━━━ The input ━━━

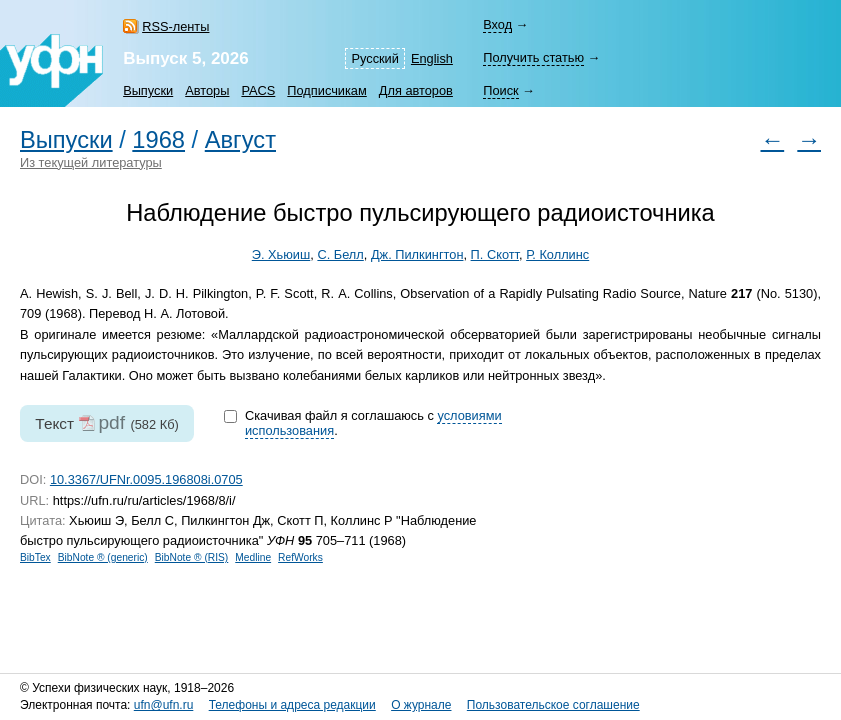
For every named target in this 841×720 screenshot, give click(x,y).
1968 (158, 140)
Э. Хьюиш (281, 254)
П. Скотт (495, 254)
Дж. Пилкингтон (417, 254)
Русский (374, 58)
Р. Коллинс (557, 254)
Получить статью (533, 57)
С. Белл (340, 254)
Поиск (500, 90)
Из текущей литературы (91, 162)
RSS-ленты (175, 26)
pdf (111, 422)
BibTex (35, 557)
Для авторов (416, 90)
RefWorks (300, 557)
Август (240, 140)
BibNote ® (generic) (103, 557)
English (432, 58)
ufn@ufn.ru (164, 705)
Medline (253, 557)
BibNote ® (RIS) (192, 557)
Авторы (207, 90)
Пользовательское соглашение (553, 705)
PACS (258, 90)
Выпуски (148, 90)
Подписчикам (326, 90)
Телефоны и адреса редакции (292, 705)
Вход (497, 24)
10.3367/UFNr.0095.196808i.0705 (146, 479)
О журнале (421, 705)
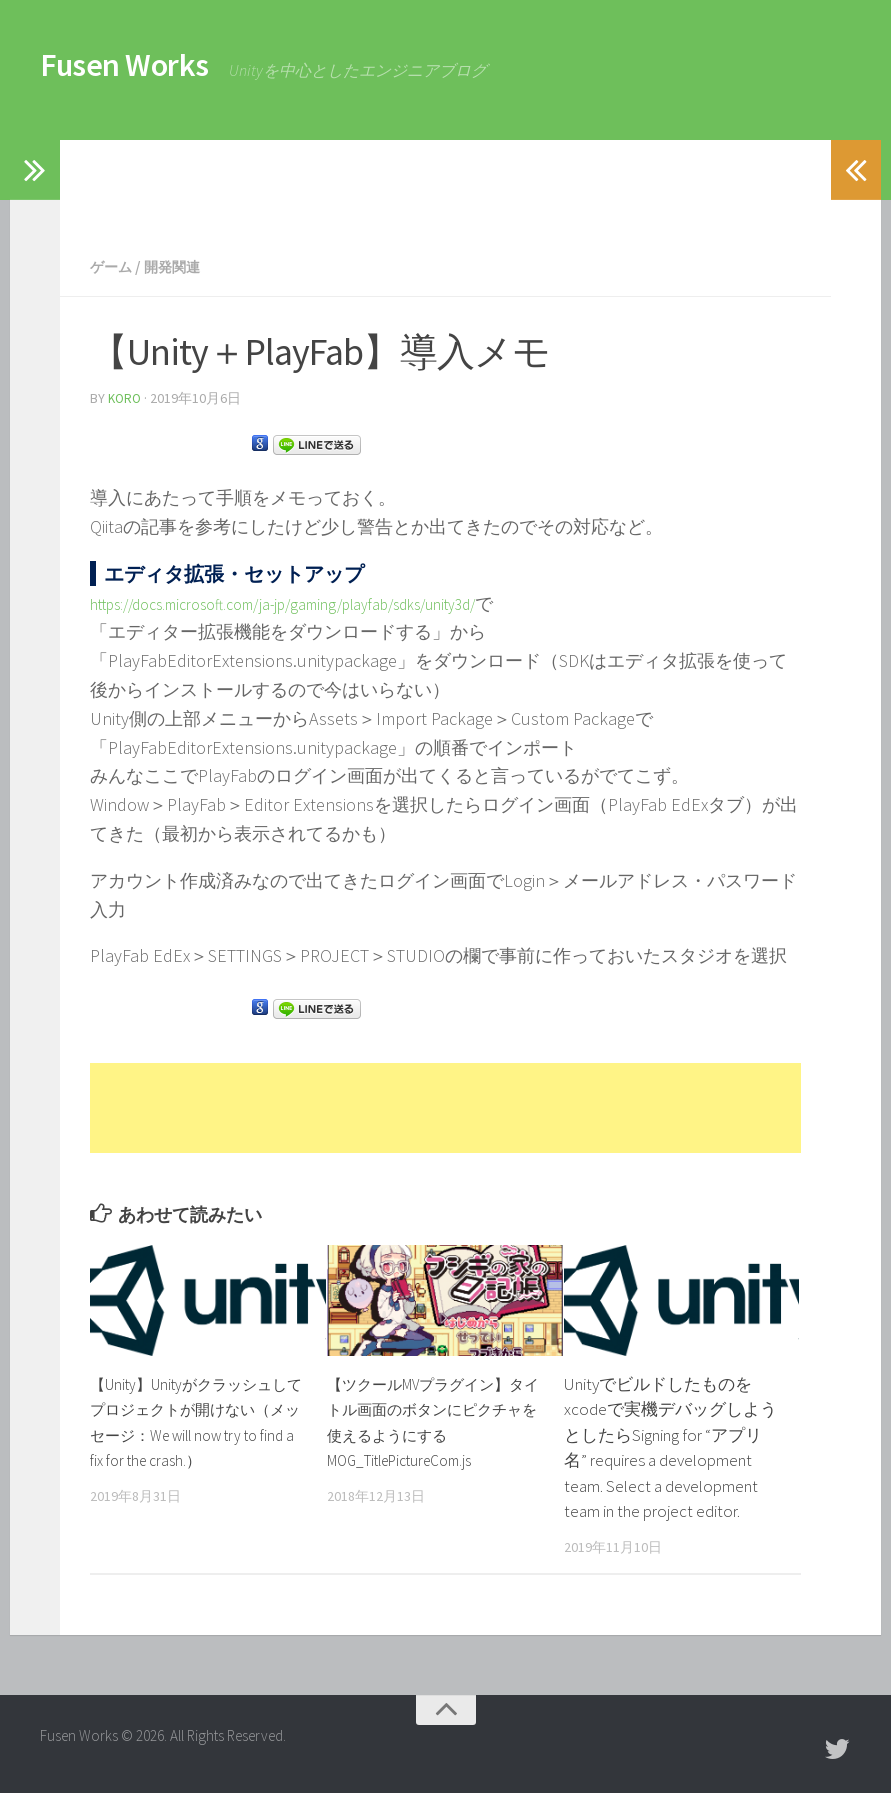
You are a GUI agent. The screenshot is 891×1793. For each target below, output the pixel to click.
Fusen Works (152, 70)
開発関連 (182, 266)
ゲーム (114, 266)
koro (126, 397)
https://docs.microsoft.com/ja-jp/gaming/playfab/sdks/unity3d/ (324, 601)
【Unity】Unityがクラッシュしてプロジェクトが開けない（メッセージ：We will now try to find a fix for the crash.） (193, 1433)
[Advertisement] (424, 185)
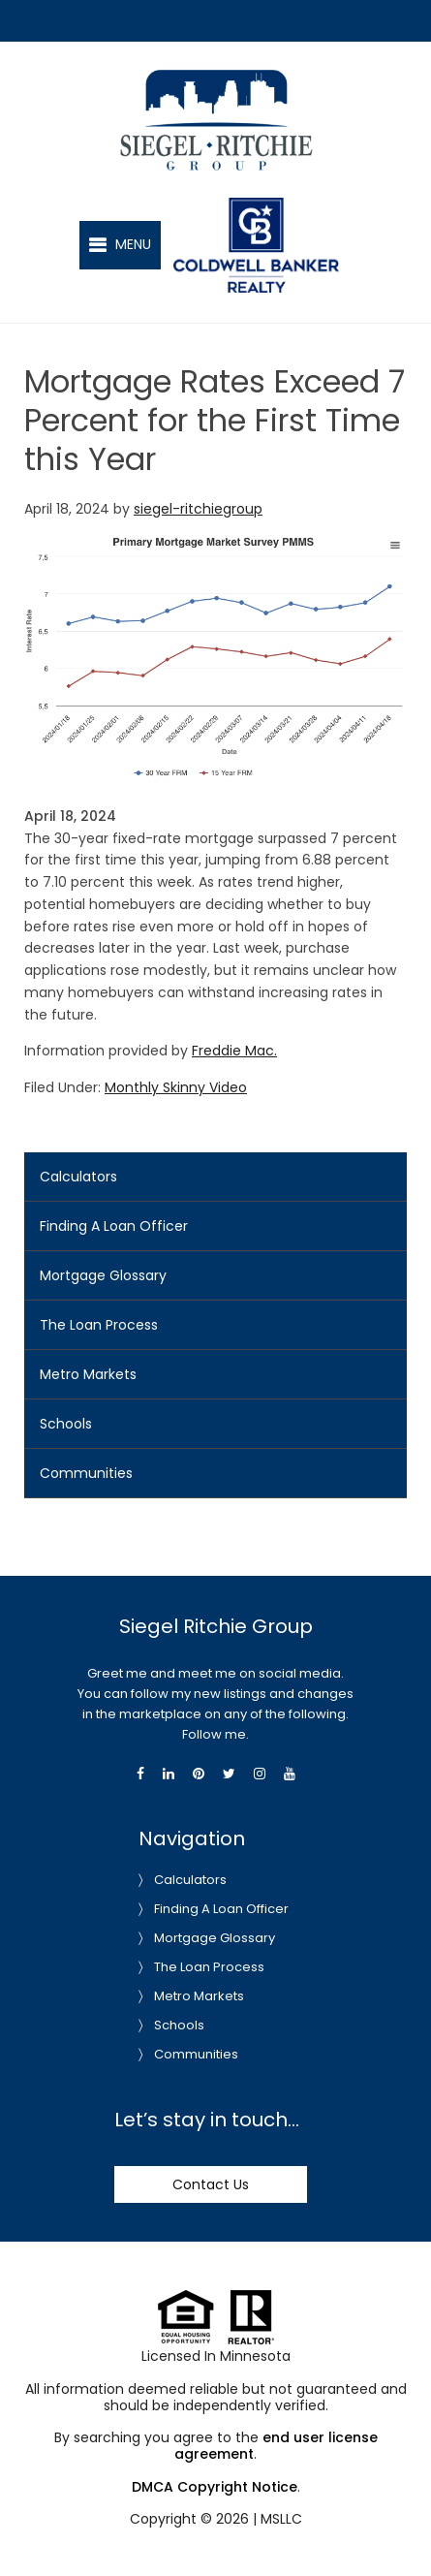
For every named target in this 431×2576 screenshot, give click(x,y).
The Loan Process (99, 1325)
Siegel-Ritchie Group (237, 76)
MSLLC (281, 2519)
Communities (86, 1473)
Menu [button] (133, 244)
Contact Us (210, 2184)
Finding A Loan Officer (114, 1226)
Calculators (78, 1176)
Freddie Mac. (234, 1050)
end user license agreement (276, 2446)
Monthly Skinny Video (176, 1087)
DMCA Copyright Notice (214, 2487)
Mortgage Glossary (103, 1275)
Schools (66, 1423)
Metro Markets (88, 1374)
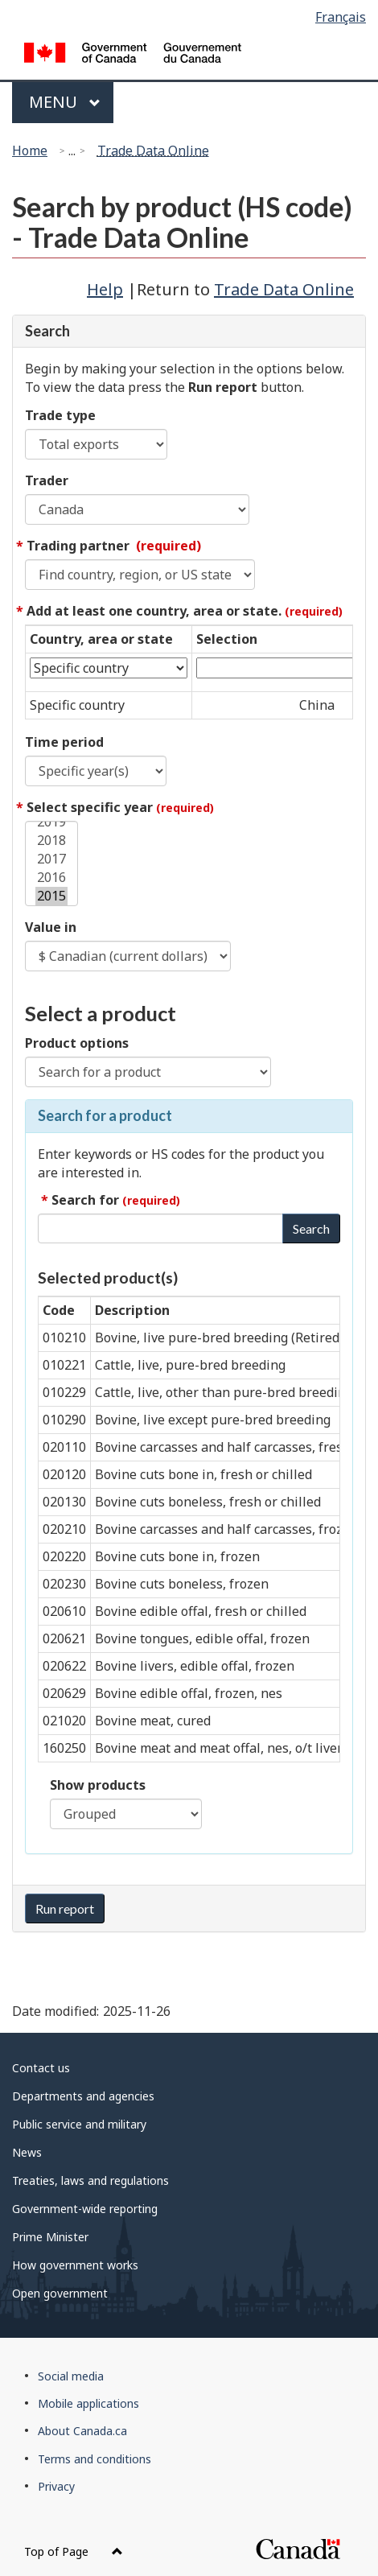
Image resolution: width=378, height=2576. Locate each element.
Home (29, 150)
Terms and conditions (94, 2459)
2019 (51, 822)
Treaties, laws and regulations (90, 2180)
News (27, 2152)
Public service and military (79, 2124)
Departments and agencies (83, 2096)
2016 (51, 877)
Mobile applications (88, 2403)
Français (340, 17)
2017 (51, 859)
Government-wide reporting (85, 2208)
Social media (71, 2376)
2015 (51, 896)
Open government (60, 2293)
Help (105, 289)
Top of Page (73, 2551)
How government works (75, 2265)
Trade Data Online (153, 150)
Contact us (41, 2067)
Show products (98, 1785)
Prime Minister (50, 2236)
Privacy (56, 2486)
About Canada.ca (82, 2430)
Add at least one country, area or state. (185, 611)
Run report (64, 1908)
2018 (51, 840)
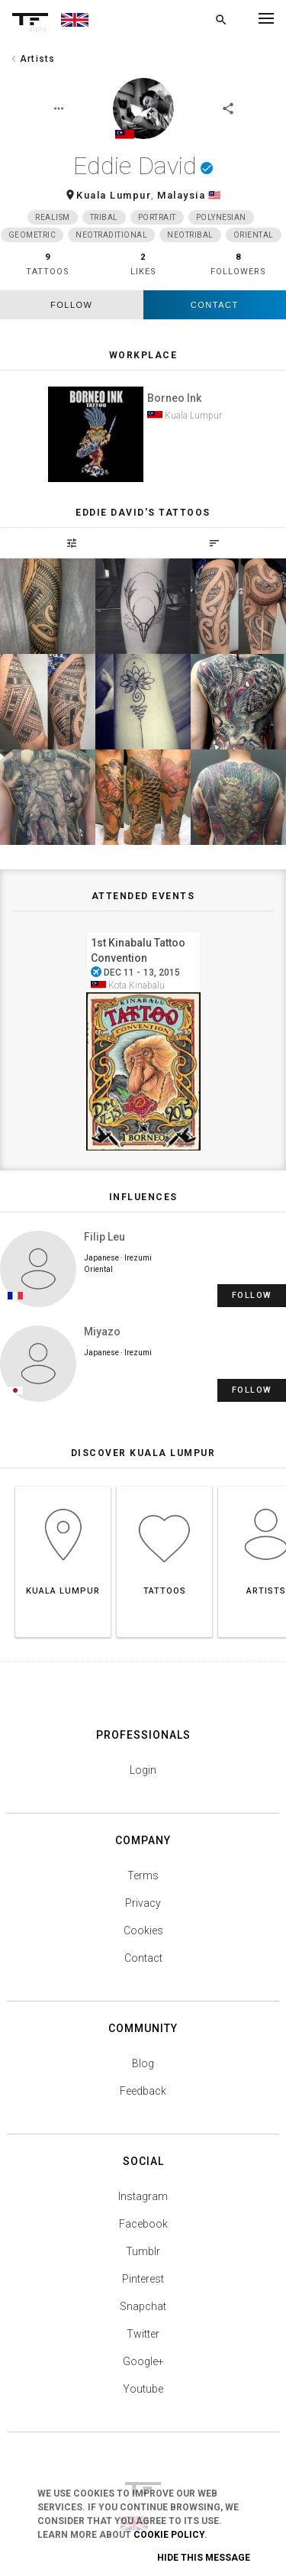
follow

━━━

*Task description*. The records are to be duplicated in full and exactly, with images left out.

*Exercise output*.
For every named target in this 841×720 screenshot, give click(x,y).
1968 (158, 140)
Э. Хьюиш (281, 254)
П. Скотт (495, 254)
Дж. Пилкингтон (417, 254)
Русский (374, 58)
Р. Коллинс (557, 254)
Получить статью (533, 57)
С. Белл (340, 254)
Поиск (500, 90)
Из текущей литературы (91, 162)
RSS-ленты (175, 26)
pdf (111, 422)
BibTex (35, 557)
Для авторов (416, 90)
RefWorks (300, 557)
Август (240, 140)
BibNote ® (generic) (103, 557)
English (432, 58)
ufn@ufn.ru (164, 705)
Medline (253, 557)
BibNote ® (RIS) (192, 557)
Авторы (207, 90)
Пользовательское соглашение (553, 705)
PACS (258, 90)
Выпуски (148, 90)
Подписчикам (326, 90)
Телефоны и адреса редакции (292, 705)
Вход (497, 24)
10.3367/UFNr.0095.196808i.0705 (146, 479)
О журнале (421, 705)
You are a GUI agent. The screenshot is 891×1793. For each target below, output the pixel to click.
Fusen Works (152, 70)
開発関連 (182, 266)
ゲーム (114, 266)
koro (126, 397)
https://docs.microsoft.com/ja-jp/gaming/playfab/sdks/unity3d/ (324, 601)
【Unity】Unityがクラッシュしてプロジェクトが開けない（メッセージ：We will now try to find a fix for the crash.） (193, 1433)
[Advertisement] (424, 185)
For every named target in this 431×2576 screenshot, give click(x,y).
The Loan Process (99, 1325)
Siegel-Ritchie Group (237, 76)
MSLLC (281, 2519)
Communities (86, 1473)
Menu [button] (133, 244)
Contact Us (210, 2184)
Finding A Loan Officer (114, 1226)
Calculators (78, 1176)
Freddie Mac. (234, 1050)
end user license agreement (276, 2446)
Monthly Skinny Video (176, 1087)
DMCA Copyright Notice (214, 2487)
Mortgage Glossary (103, 1275)
Schools (66, 1423)
Metro Markets (88, 1374)
Image resolution: width=378, height=2576. Locate each element.
Home (29, 150)
Terms and conditions (94, 2459)
2019 (51, 822)
Treaties, laws and regulations (90, 2180)
News (27, 2152)
Public service and military (79, 2124)
Departments and agencies (83, 2096)
2016 (51, 877)
Mobile applications (88, 2403)
Français (340, 17)
2017 (51, 859)
Government-wide reporting (85, 2208)
Social media (71, 2376)
2015 (51, 896)
Open government (60, 2293)
Help (105, 289)
Top of Page (73, 2551)
How government works (75, 2265)
Trade Data Online (153, 150)
Contact us (41, 2067)
Show products (98, 1785)
Prime Minister (50, 2236)
Privacy (56, 2486)
About Canada.ca (82, 2430)
Add at least one country, area or state. (185, 611)
Run report (64, 1908)
2018 (51, 840)
follow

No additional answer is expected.